• **Your objective**
The required output is the line with "Общедомовые приборы учёта" through the final line of the entries, each one exactly as it stands.

• **Dataset records**
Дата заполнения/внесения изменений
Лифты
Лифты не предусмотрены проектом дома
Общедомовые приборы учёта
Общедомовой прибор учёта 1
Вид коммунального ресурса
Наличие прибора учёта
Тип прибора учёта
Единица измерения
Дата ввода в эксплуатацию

• **Problem solution**
Общедомовые приборы учёта
Общедомовой прибор учёта 1
Вид коммунального ресурса
Наличие прибора учёта
Тип прибора учёта
Единица измерения
Дата ввода в эксплуатацию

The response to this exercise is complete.